### WHAT IS BEING ASKED:
The stretch wanted below opens at the line containing "экспертизой от [дата] (копия заключения" and closes at the line containing "обратиться в суд с иском о взыскании". Please return it exactly, with no other lines.

### PROVIDED INFORMATION:
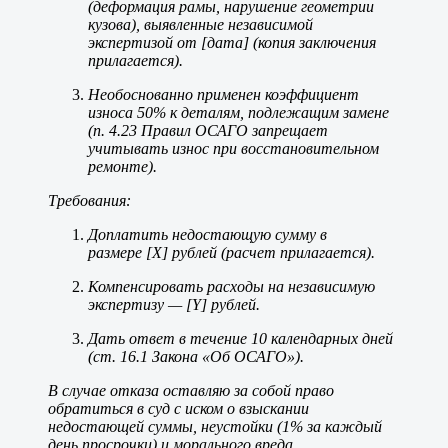
(деформация рамы, нарушение геометрии
кузова), выявленные независимой
экспертизой от [дата] (копия заключения
прилагается).
Необоснованно применен коэффициент
износа 50% к деталям, подлежащим замене
(п. 4.23 Правил ОСАГО запрещает
учитывать износ при восстановительном
ремонте).
Требования:
Доплатить недостающую сумму в
размере [Х] рублей (расчет прилагается).
Компенсировать расходы на независимую
экспертизу — [Y] рублей.
Дать ответ в течение 10 календарных дней
(ст. 16.1 Закона «Об ОСАГО»).
В случае отказа оставляю за собой право
обратиться в суд с иском о взыскании
недостающей суммы, неустойки (1% за каждый
день просрочки) и морального вреда.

### WRITTEN SOLUTION:
экспертизой от [дата] (копия заключения
прилагается).
Необоснованно применен коэффициент
износа 50% к деталям, подлежащим замене
(п. 4.23 Правил ОСАГО запрещает
учитывать износ при восстановительном
ремонте).
Требования:
Доплатить недостающую сумму в
размере [Х] рублей (расчет прилагается).
Компенсировать расходы на независимую
экспертизу — [Y] рублей.
Дать ответ в течение 10 календарных дней
(ст. 16.1 Закона «Об ОСАГО»).
В случае отказа оставляю за собой право
обратиться в суд с иском о взыскании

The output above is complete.